In case it might help with intuition or visualization, here is a simulation in R of a million realizations of $Z$.
[Notes: In R the parameters of a normal distribution are the mean $\mu$ and the SD $\sigma.$ The null hypothesis of Shapiro-Wilk test is that the data are from some normal distribution.
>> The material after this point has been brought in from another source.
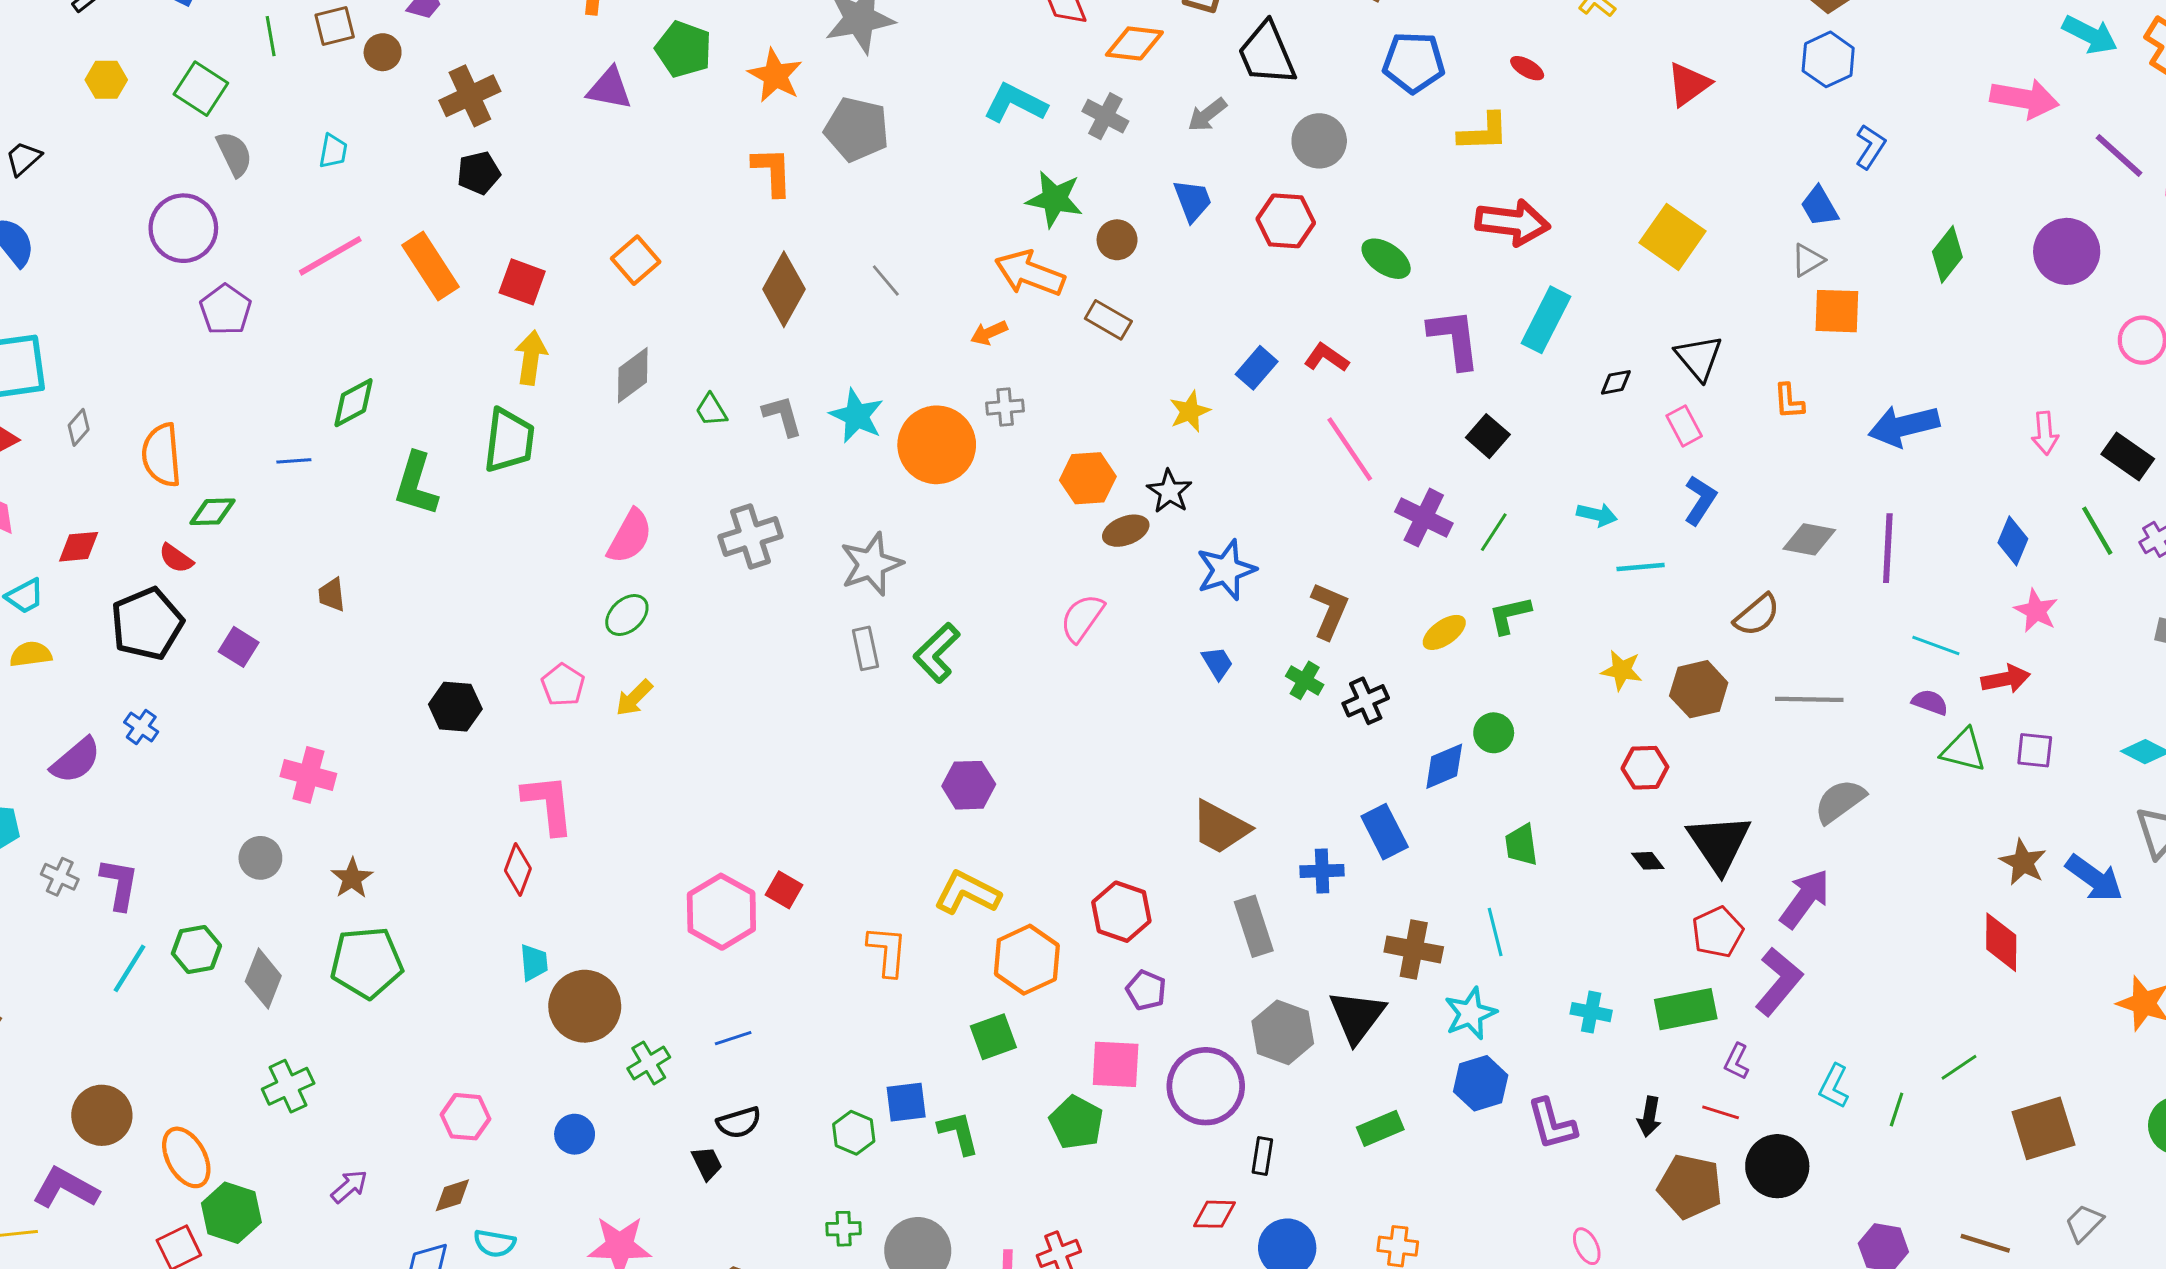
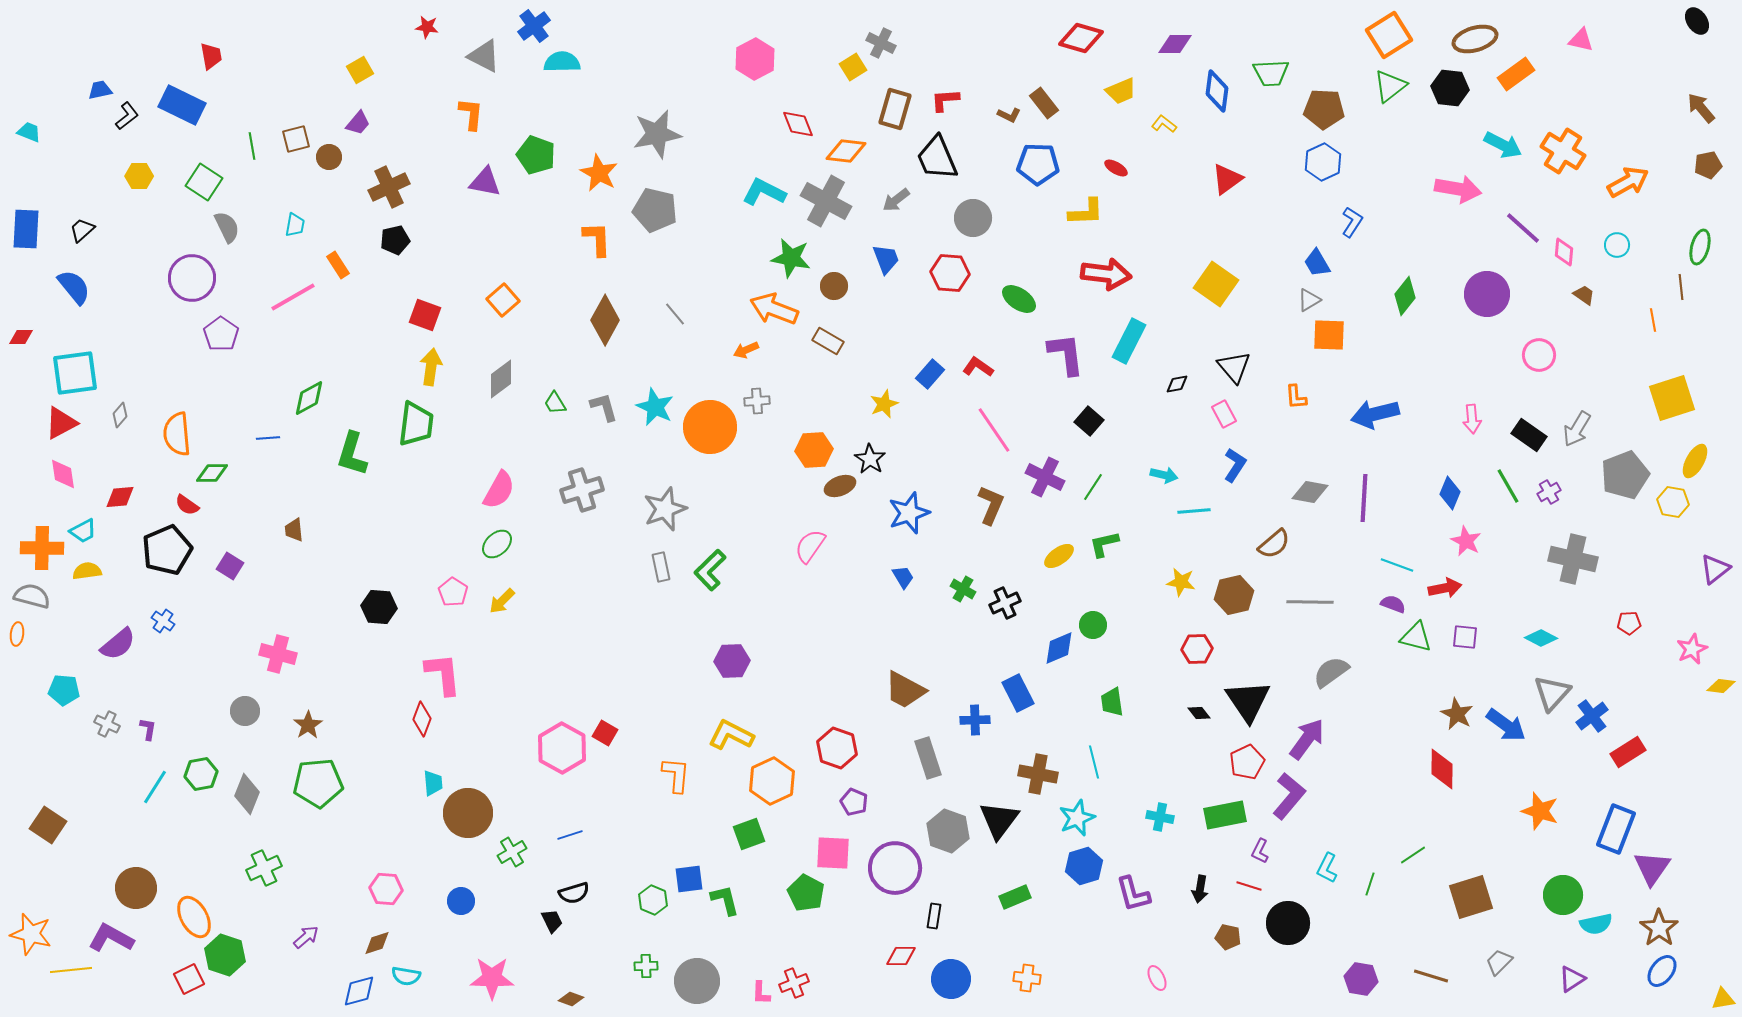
gray cross: (1105, 116) -> (826, 201), size x1.6
orange rectangle: (431, 266) -> (338, 265), moved, size x0.6
brown L-shape: (1329, 611) -> (991, 505), moved
purple L-shape: (119, 884) -> (148, 729), size x0.6
brown pentagon: (1690, 1187) -> (1228, 937), size x0.6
The implementation of this test in R will handle up to 5000 observations.]
m = 10^6; x1 = rnorm(m, 2, 3); x2 = rnorm(m, 5, 1)
z = 3*x1 + 6*x2 - 8
mean(z); sd(z)
## 27.98318 # aprx pop mean (about 2-3 signif digits)
## 10.81479 # aprx pop SD (about 2-3 signif digits)
shapiro.test(z[1:5000])
Shapiro-Wilk normality test
data: z[1:5000] # normality test of 1st 5000 simulated z's
W = 0.9998, p-value = 0.878 # cannot reject normality
The following histogram shows a good match of the million simulated $Z$'s with the normal distribution having $\mu = 28$ andd $\sigma = \sqrt{117} \approx 10.817,$
Sure the variance is $117$ as it is said in André´s comment. I think you have rather miscalculated it than not knowing how to calculate it. It seems that you substracted the constant $8$. But the constant does not affect the variance.
The moment generating function of the normal distribution can be looked up. Let denote the moment generating function of $X$ as $M_X(t)$, where $X$ is normal distributed. Similar for the random variable $Y$. And let $Z=a+bX+cY$
Then the MFG of $Z$ is
$e^{at}\cdot M_X(tb)\cdot M_Y(tc)$